=== Records for processing ===
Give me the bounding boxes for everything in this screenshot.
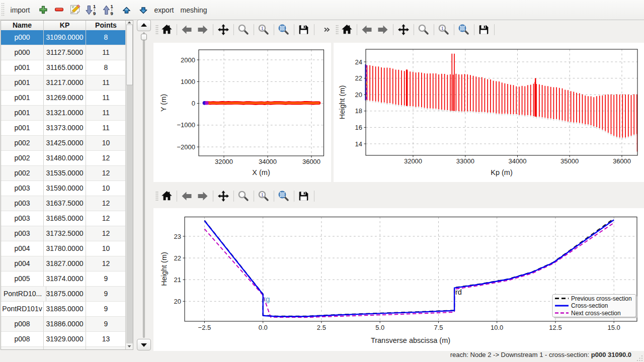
svg-text:Height (m): Height (m) [160, 252, 168, 286]
svg-text:10.0: 10.0 [491, 324, 503, 331]
svg-text:22: 22 [174, 254, 181, 262]
svg-text:21: 21 [174, 276, 181, 284]
svg-text:33000: 33000 [456, 157, 474, 165]
svg-text:−2000: −2000 [177, 143, 195, 151]
svg-text:24: 24 [355, 58, 362, 66]
svg-text:14: 14 [355, 140, 362, 148]
svg-text:18: 18 [355, 107, 362, 115]
svg-text:0.0: 0.0 [259, 324, 268, 331]
svg-text:1: 1 [261, 26, 263, 31]
svg-text:20: 20 [174, 298, 181, 305]
svg-text:32000: 32000 [404, 157, 422, 165]
svg-text:−2.5: −2.5 [198, 324, 211, 331]
svg-text:−1000: −1000 [177, 121, 195, 129]
svg-text:36000: 36000 [613, 157, 631, 165]
svg-text:7.5: 7.5 [434, 324, 443, 331]
svg-text:36000: 36000 [302, 158, 320, 165]
svg-text:5.0: 5.0 [375, 324, 384, 331]
svg-text:12.5: 12.5 [549, 324, 561, 331]
svg-text:rg: rg [264, 295, 270, 303]
svg-text:1000: 1000 [181, 78, 195, 85]
svg-text:15.0: 15.0 [608, 324, 620, 331]
svg-text:Transverse abscissa (m): Transverse abscissa (m) [371, 336, 450, 344]
svg-text:16: 16 [355, 124, 362, 131]
svg-text:20: 20 [355, 91, 362, 99]
svg-text:23: 23 [174, 233, 181, 240]
svg-text:0: 0 [192, 100, 195, 107]
svg-text:2000: 2000 [181, 56, 195, 64]
svg-text:export: export [154, 6, 174, 14]
svg-text:34000: 34000 [508, 157, 526, 165]
svg-text:Cross-section: Cross-section [571, 302, 608, 309]
svg-text:Height (m): Height (m) [338, 85, 346, 120]
svg-text:meshing: meshing [181, 6, 207, 14]
svg-text:32000: 32000 [215, 158, 233, 165]
svg-text:34000: 34000 [259, 158, 277, 165]
svg-text:1: 1 [441, 26, 443, 31]
svg-text:22: 22 [355, 74, 362, 82]
svg-text:Next cross-section: Next cross-section [571, 310, 621, 317]
svg-text:X (m): X (m) [252, 168, 270, 176]
svg-text:import: import [11, 6, 30, 14]
svg-text:Kp (m): Kp (m) [491, 168, 513, 176]
svg-text:2.5: 2.5 [317, 324, 326, 331]
svg-text:35000: 35000 [560, 157, 579, 165]
svg-text:1: 1 [111, 4, 114, 9]
svg-text:Y (m): Y (m) [159, 94, 168, 112]
svg-text:Previous cross-section: Previous cross-section [571, 295, 632, 302]
svg-text:rd: rd [455, 288, 462, 296]
svg-text:1: 1 [93, 4, 96, 9]
svg-text:1: 1 [261, 192, 263, 198]
svg-text:9: 9 [93, 11, 96, 16]
svg-text:9: 9 [111, 11, 113, 16]
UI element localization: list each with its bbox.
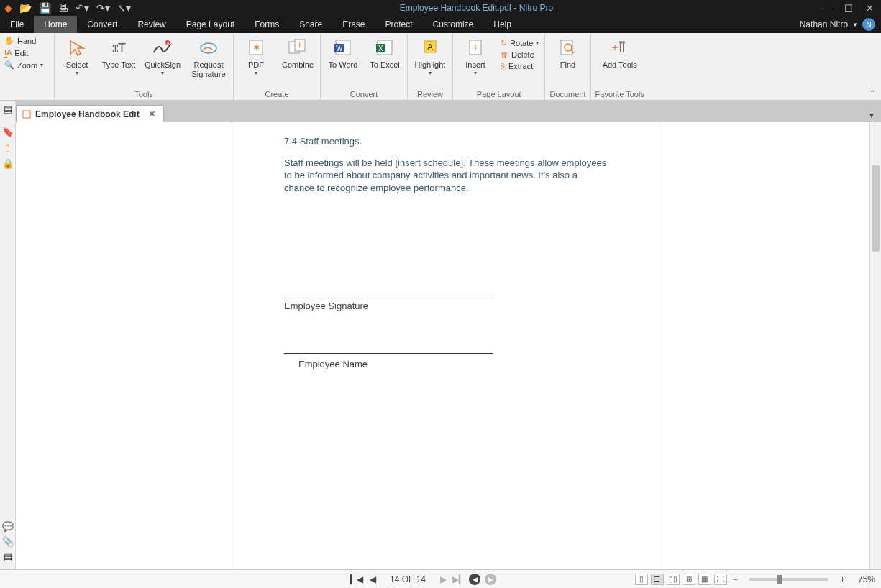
- security-icon[interactable]: 🔒: [2, 158, 14, 169]
- menu-home[interactable]: Home: [34, 16, 77, 33]
- menu-convert[interactable]: Convert: [77, 16, 127, 33]
- edit-tool[interactable]: I̲AEdit: [4, 48, 50, 58]
- open-icon[interactable]: 📂: [19, 2, 32, 14]
- document-icon: [22, 110, 31, 119]
- nav-back-icon[interactable]: ◀: [469, 574, 480, 585]
- bookmarks-icon[interactable]: 🔖: [2, 127, 14, 137]
- selector-icon[interactable]: ⤡▾: [117, 2, 131, 14]
- undo-icon[interactable]: ↶▾: [76, 2, 89, 14]
- group-page-layout: + Insert▾ ↻Rotate▾ 🗑Delete ⎘Extract Page…: [453, 33, 545, 100]
- zoom-in-icon[interactable]: +: [837, 574, 848, 584]
- zoom-level: 75%: [858, 574, 875, 584]
- svg-text:A: A: [427, 42, 433, 52]
- menu-erase[interactable]: Erase: [332, 16, 375, 33]
- type-text-button[interactable]: ꞮT Type Text: [101, 36, 137, 70]
- highlight-button[interactable]: A Highlight▾: [412, 36, 448, 76]
- document-tabs: Employee Handbook Edit ✕ ▼: [16, 101, 881, 122]
- document-canvas[interactable]: 7.4 Staff meetings. Staff meetings will …: [16, 122, 869, 569]
- svg-text:W: W: [336, 45, 343, 52]
- svg-text:✕: ✕: [166, 41, 170, 45]
- close-icon[interactable]: ✕: [866, 3, 874, 14]
- user-menu[interactable]: Nathan Nitro ▼ N: [800, 16, 881, 33]
- select-button[interactable]: Select▾: [59, 36, 95, 76]
- extract-button[interactable]: ⎘Extract: [499, 61, 540, 71]
- close-tab-icon[interactable]: ✕: [144, 109, 156, 119]
- group-label: Document: [549, 90, 585, 100]
- prev-page-icon[interactable]: ◀: [367, 574, 378, 585]
- last-page-icon[interactable]: ▶▎: [453, 574, 465, 585]
- view-thumb-icon[interactable]: ▦: [698, 574, 711, 585]
- svg-text:+: +: [612, 42, 618, 53]
- logo-icon: ◆: [4, 2, 12, 14]
- menu-review[interactable]: Review: [127, 16, 175, 33]
- side-panel: 🔖 ▯ 🔒 💬 📎 ▤: [0, 122, 16, 569]
- comments-icon[interactable]: 💬: [2, 521, 14, 532]
- signatures-icon[interactable]: ▤: [4, 551, 12, 562]
- svg-rect-25: [23, 111, 30, 118]
- view-continuous-icon[interactable]: ☰: [651, 574, 664, 585]
- chevron-down-icon: ▾: [40, 62, 43, 68]
- view-grid-icon[interactable]: ⊞: [683, 574, 695, 585]
- chevron-down-icon: ▼: [852, 22, 858, 28]
- menu-share[interactable]: Share: [289, 16, 332, 33]
- request-signature-button[interactable]: Request Signature: [188, 36, 229, 78]
- find-button[interactable]: Find: [549, 36, 585, 70]
- redo-icon[interactable]: ↷▾: [96, 2, 110, 14]
- zoom-tool[interactable]: 🔍Zoom▾: [4, 60, 50, 70]
- menu-page-layout[interactable]: Page Layout: [176, 16, 245, 33]
- hand-tool[interactable]: ✋Hand: [4, 36, 50, 45]
- chevron-down-icon: ▾: [161, 70, 164, 76]
- tab-employee-handbook[interactable]: Employee Handbook Edit ✕: [16, 105, 164, 122]
- window-title: Employee Handbook Edit.pdf - Nitro Pro: [131, 3, 822, 13]
- layers-icon[interactable]: ▯: [5, 142, 10, 153]
- delete-button[interactable]: 🗑Delete: [499, 50, 540, 60]
- scrollbar-thumb[interactable]: [872, 165, 880, 252]
- name-line: [284, 353, 493, 354]
- zoom-slider[interactable]: [749, 578, 828, 581]
- quicksign-icon: ✕: [151, 36, 174, 59]
- rotate-button[interactable]: ↻Rotate▾: [499, 37, 540, 48]
- vertical-scrollbar[interactable]: [869, 122, 881, 569]
- view-single-icon[interactable]: ▯: [635, 574, 648, 585]
- zoom-out-icon[interactable]: −: [730, 574, 741, 584]
- edit-icon: I̲A: [4, 48, 12, 58]
- minimize-icon[interactable]: —: [822, 3, 831, 14]
- menu-customize[interactable]: Customize: [423, 16, 484, 33]
- name-label: Employee Name: [284, 358, 607, 371]
- menu-file[interactable]: File: [0, 16, 34, 33]
- next-page-icon[interactable]: ▶: [437, 574, 449, 585]
- to-excel-button[interactable]: X To Excel: [367, 36, 403, 70]
- combine-button[interactable]: + Combine: [280, 36, 316, 70]
- pdf-button[interactable]: ✶ PDF▾: [238, 36, 274, 76]
- to-word-button[interactable]: W To Word: [325, 36, 361, 70]
- title-bar: ◆ 📂 💾 🖶 ↶▾ ↷▾ ⤡▾ Employee Handbook Edit.…: [0, 0, 881, 16]
- doc-paragraph: Staff meetings will be held [insert sche…: [284, 157, 607, 195]
- print-icon[interactable]: 🖶: [58, 2, 68, 14]
- group-label: Create: [265, 90, 288, 100]
- add-tools-button[interactable]: + Add Tools: [602, 36, 638, 70]
- save-icon[interactable]: 💾: [39, 2, 51, 14]
- group-create: ✶ PDF▾ + Combine Create: [234, 33, 321, 100]
- type-text-icon: ꞮT: [107, 36, 130, 59]
- maximize-icon[interactable]: ☐: [844, 3, 853, 14]
- zoom-thumb[interactable]: [777, 575, 782, 584]
- view-full-icon[interactable]: ⛶: [714, 574, 727, 585]
- nav-fwd-icon[interactable]: ▶: [485, 574, 496, 585]
- menu-help[interactable]: Help: [483, 16, 521, 33]
- attachments-icon[interactable]: 📎: [2, 536, 14, 547]
- rotate-icon: ↻: [501, 38, 507, 47]
- tab-overflow-icon[interactable]: ▼: [862, 109, 881, 122]
- svg-rect-19: [561, 40, 572, 55]
- delete-icon: 🗑: [501, 50, 508, 59]
- quicksign-button[interactable]: ✕ QuickSign▾: [142, 36, 183, 76]
- group-document: Find Document: [545, 33, 590, 100]
- menu-protect[interactable]: Protect: [375, 16, 423, 33]
- insert-button[interactable]: + Insert▾: [457, 36, 493, 76]
- view-facing-icon[interactable]: ▯▯: [667, 574, 680, 585]
- pages-panel-icon[interactable]: ▤: [4, 104, 12, 114]
- first-page-icon[interactable]: ▎◀: [351, 574, 362, 585]
- svg-point-3: [201, 43, 216, 53]
- group-label: Page Layout: [477, 90, 521, 100]
- collapse-ribbon-icon[interactable]: ⌃: [864, 86, 881, 100]
- menu-forms[interactable]: Forms: [245, 16, 289, 33]
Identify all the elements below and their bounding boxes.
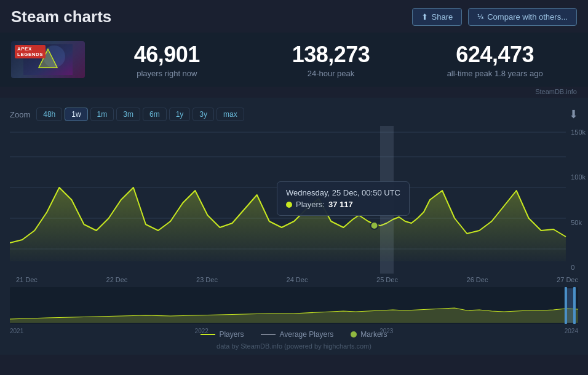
compare-button[interactable]: ⅟₃ Compare with others...	[468, 8, 577, 26]
stat-players-now: 46,901 players right now	[85, 42, 249, 78]
zoom-buttons: 48h 1w 1m 3m 6m 1y 3y max	[36, 108, 244, 121]
apex-logo: APEXLEGENDS	[15, 45, 46, 58]
stats-bar: APEXLEGENDS 46,901 players right now 138…	[0, 33, 588, 87]
mini-chart[interactable]: 2021 2022 2023 2024	[0, 287, 588, 325]
players-now-value: 46,901	[85, 42, 249, 68]
bottom-credit: data by SteamDB.info (powered by highcha…	[0, 341, 588, 355]
zoom-3m[interactable]: 3m	[116, 108, 140, 121]
zoom-bar: Zoom 48h 1w 1m 3m 6m 1y 3y max ⬇	[0, 104, 588, 126]
download-icon[interactable]: ⬇	[569, 108, 578, 121]
zoom-6m[interactable]: 6m	[143, 108, 167, 121]
svg-point-8	[371, 222, 378, 229]
steamdb-credit: SteamDB.info	[0, 87, 588, 98]
page-title: Steam charts	[11, 7, 111, 26]
header-actions: ⬆ Share ⅟₃ Compare with others...	[412, 8, 577, 26]
zoom-1m[interactable]: 1m	[90, 108, 114, 121]
alltime-peak-value: 624,473	[413, 42, 577, 68]
chart-section: Zoom 48h 1w 1m 3m 6m 1y 3y max ⬇ 0 50k 1…	[0, 98, 588, 355]
stat-peak-24h: 138,273 24-hour peak	[249, 42, 413, 78]
main-chart-svg	[10, 126, 578, 274]
zoom-label: Zoom	[10, 110, 30, 119]
zoom-max[interactable]: max	[217, 108, 244, 121]
peak-24h-label: 24-hour peak	[249, 69, 413, 78]
players-now-label: players right now	[85, 69, 249, 78]
main-chart[interactable]: 0 50k 100k 150k	[0, 126, 588, 274]
mini-chart-svg	[10, 287, 578, 324]
share-icon: ⬆	[421, 12, 428, 22]
zoom-1y[interactable]: 1y	[169, 108, 191, 121]
compare-icon: ⅟₃	[477, 13, 483, 21]
peak-24h-value: 138,273	[249, 42, 413, 68]
x-axis: 21 Dec 22 Dec 23 Dec 24 Dec 25 Dec 26 De…	[0, 274, 588, 287]
game-thumbnail: APEXLEGENDS	[11, 41, 85, 78]
zoom-1w[interactable]: 1w	[65, 108, 87, 121]
y-axis: 0 50k 100k 150k	[571, 126, 586, 274]
svg-rect-12	[573, 287, 576, 324]
zoom-3y[interactable]: 3y	[193, 108, 214, 121]
share-button[interactable]: ⬆ Share	[412, 8, 463, 26]
svg-rect-11	[565, 287, 567, 324]
page-header: Steam charts ⬆ Share ⅟₃ Compare with oth…	[0, 0, 588, 33]
zoom-48h[interactable]: 48h	[36, 108, 62, 121]
alltime-peak-label: all-time peak 1.8 years ago	[413, 69, 577, 78]
stat-alltime-peak: 624,473 all-time peak 1.8 years ago	[413, 42, 577, 78]
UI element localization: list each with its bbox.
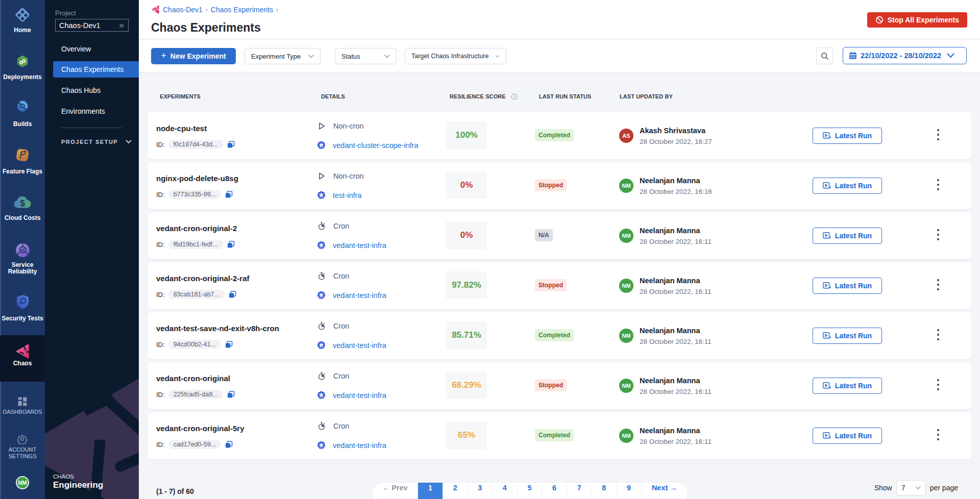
svg-text:$: $ [20,198,25,208]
===
Extract each line holding the word "quicksign" from the records.

- quicksign-icon: ✕: [151, 36, 174, 59]
- quicksign-button[interactable]: ✕ QuickSign▾: [142, 36, 183, 76]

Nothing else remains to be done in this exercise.